For seven years, Orfield found himself disputing the Guinness Book of World Records over the sounds of silence. In 2004 it certified his chamber as the quietest place on Earth—a record Microsoft broke in 2015 with its own quiet room. Incensed about what he saw as a dubious decision, Orfield submitted another new record of -29 decibels. (A whisper is 30 dB.) He says Guinness has told him by email his room has regained its lost record.
Better sensory experiences
Besides product consulting, Orfield helps architects design with sensory pleasures in mind. His company created the lighting and acoustics for the Mariucci Arena. “It was the first and only hockey arena with a task ambient lighting system designed to take all the glare away from spectators,” says Orfield. According to him, for years the arena bragged that thanks to his lighting, pucks became highly contrasting against the ice, making them easier to see.

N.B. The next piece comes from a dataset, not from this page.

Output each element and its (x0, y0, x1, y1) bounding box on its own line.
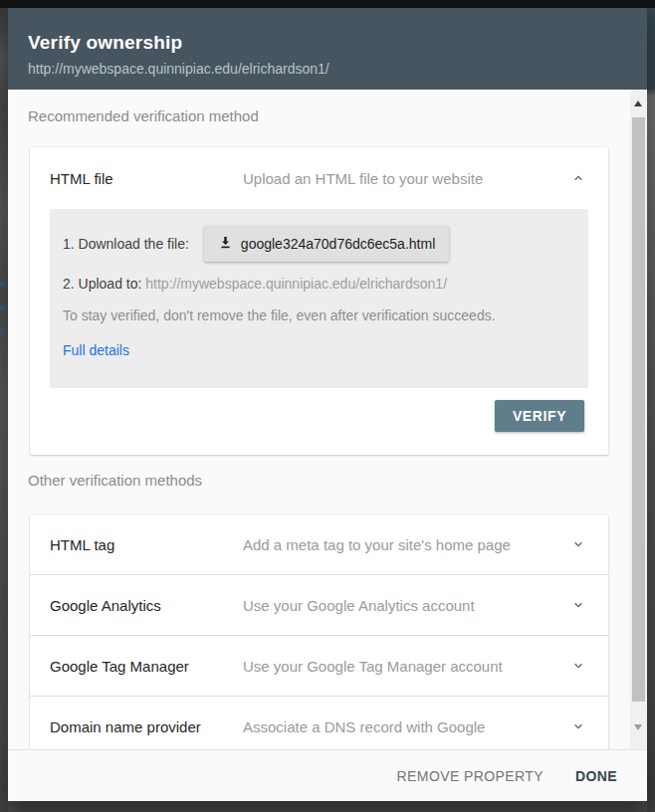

He also redesigned the lighting in Amundson Hall to rid it of bright beams of light that targeted podiums and distracted professors.

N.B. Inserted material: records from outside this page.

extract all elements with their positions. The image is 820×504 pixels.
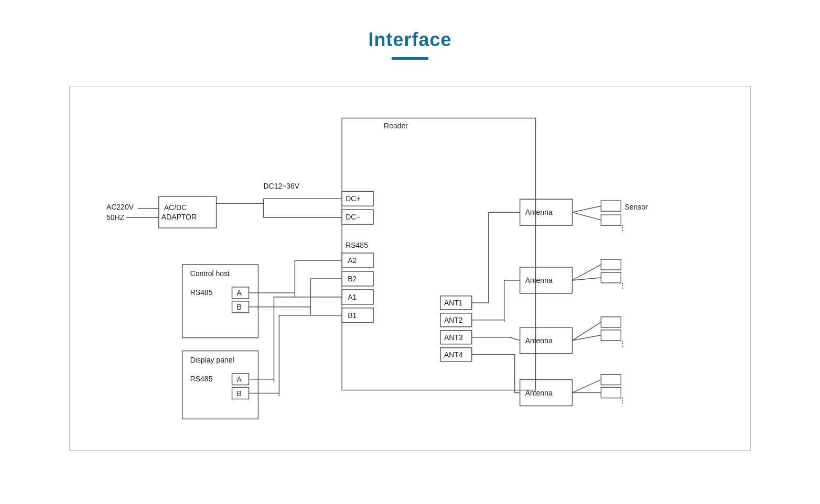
svg-line-55 [572, 206, 601, 212]
svg-rect-62 [601, 330, 621, 341]
ac50hz-label: 50HZ [106, 213, 125, 222]
ac220v-label: AC220V [106, 203, 134, 211]
antenna4-label: Antenna [525, 389, 553, 397]
antenna2-label: Antenna [525, 276, 553, 284]
svg-rect-66 [601, 388, 621, 398]
rs485-top-label: RS485 [346, 241, 368, 249]
sensor-label: Sensor [624, 203, 648, 211]
acdc-label: AC/DC [164, 203, 187, 212]
dc-range-label: DC12~36V [263, 182, 299, 190]
b2-label: B2 [348, 275, 357, 283]
control-host-label: Control host [190, 269, 230, 278]
dc-minus-label: DC− [346, 213, 360, 221]
svg-rect-54 [601, 215, 621, 225]
ant3-label: ANT3 [444, 333, 463, 342]
interface-diagram: Reader AC220V 50HZ AC/DC ADAPTOR DC12~36… [91, 102, 729, 427]
dots2: ⋮ [619, 281, 626, 290]
diagram-container: Reader AC220V 50HZ AC/DC ADAPTOR DC12~36… [69, 86, 751, 451]
dots3: ⋮ [619, 339, 626, 348]
a-ch-label: A [237, 289, 242, 297]
ant4-label: ANT4 [444, 350, 463, 359]
svg-rect-0 [342, 118, 535, 390]
svg-rect-13 [342, 308, 373, 323]
svg-rect-12 [342, 290, 373, 304]
svg-line-49 [510, 337, 520, 341]
page-title: Interface [368, 29, 451, 51]
a-dp-label: A [237, 375, 242, 384]
title-underline [392, 57, 428, 60]
a1-label: A1 [348, 293, 357, 301]
b1-label: B1 [348, 311, 357, 320]
dc-plus-label: DC+ [346, 194, 360, 203]
a2-label: A2 [348, 256, 357, 265]
b-dp-label: B [237, 389, 242, 398]
ant1-label: ANT1 [444, 299, 463, 307]
display-panel-label: Display panel [190, 356, 234, 364]
dots1: ⋮ [619, 224, 626, 232]
b-ch-label: B [237, 303, 242, 311]
rs485-ch-label: RS485 [190, 288, 213, 297]
svg-line-67 [572, 380, 601, 393]
svg-line-56 [572, 212, 601, 220]
rs485-dp-label: RS485 [190, 375, 213, 383]
svg-rect-57 [601, 259, 621, 270]
svg-rect-11 [342, 271, 373, 286]
svg-rect-58 [601, 272, 621, 283]
svg-rect-53 [601, 201, 621, 211]
svg-rect-61 [601, 317, 621, 327]
ant2-label: ANT2 [444, 316, 463, 324]
reader-label: Reader [384, 122, 408, 130]
antenna1-label: Antenna [525, 208, 553, 216]
adaptor-label: ADAPTOR [161, 213, 197, 221]
svg-rect-10 [342, 253, 373, 268]
svg-rect-65 [601, 375, 621, 385]
dots4: ⋮ [619, 396, 626, 404]
antenna3-label: Antenna [525, 336, 553, 345]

During the Great Recession, Orfield spent $2 million to develop disability design standards for buildings whose primary users were those with dementia and autism. “I’m as proud of that as anything I’ve done. I knew it was my job to do something nobody else knew how to do,” he says.
He then designed 16-person cottages for dementia patients in Cedar Falls, Iowa. They have soft interior lighting, warm color schemes, wide hallways, and bedrooms near kitchens so residents can smell cooking odors. “People who never talked were starting to talk. People who didn’t eat well were starting to eat well. People who were never social were becoming social. Miracles were happening,” says Orfield.
“Steve created a wonderful environment for people to be as successful as possible for as long as possible,” says Kris Hansen, CEO of Western Home Communities, which runs the homes. In 2015, the U.K.-based International Dementia Awards honored the sites with the Dementia Design Innovation of the Year honor.
The philosophy major left the U of M during his last semester to get married, but he’s grateful to have studied at what he believes was one of the world’s best philosophy departments. “I learned that a question doesn’t imply an answer. It implies a suspicious-looking question,” he says. “It isn’t solving problems that we need skill at—it’s defining them, because once you define them correctly, solutions jump at you. What I’ve spent my life doing is redefining everybody’s problems.”
Orfield calls himself as a polymath and autodidact because he taught himself the wide array of scientific theories and applications his company’s research demands. “I feel blessed I’ve lived a life of serendipity where I keep bumping into new things. I keep discovering ways of dealing with them. Fifty years after college, my life is so much more complex than it was when I was younger that it thrills me.”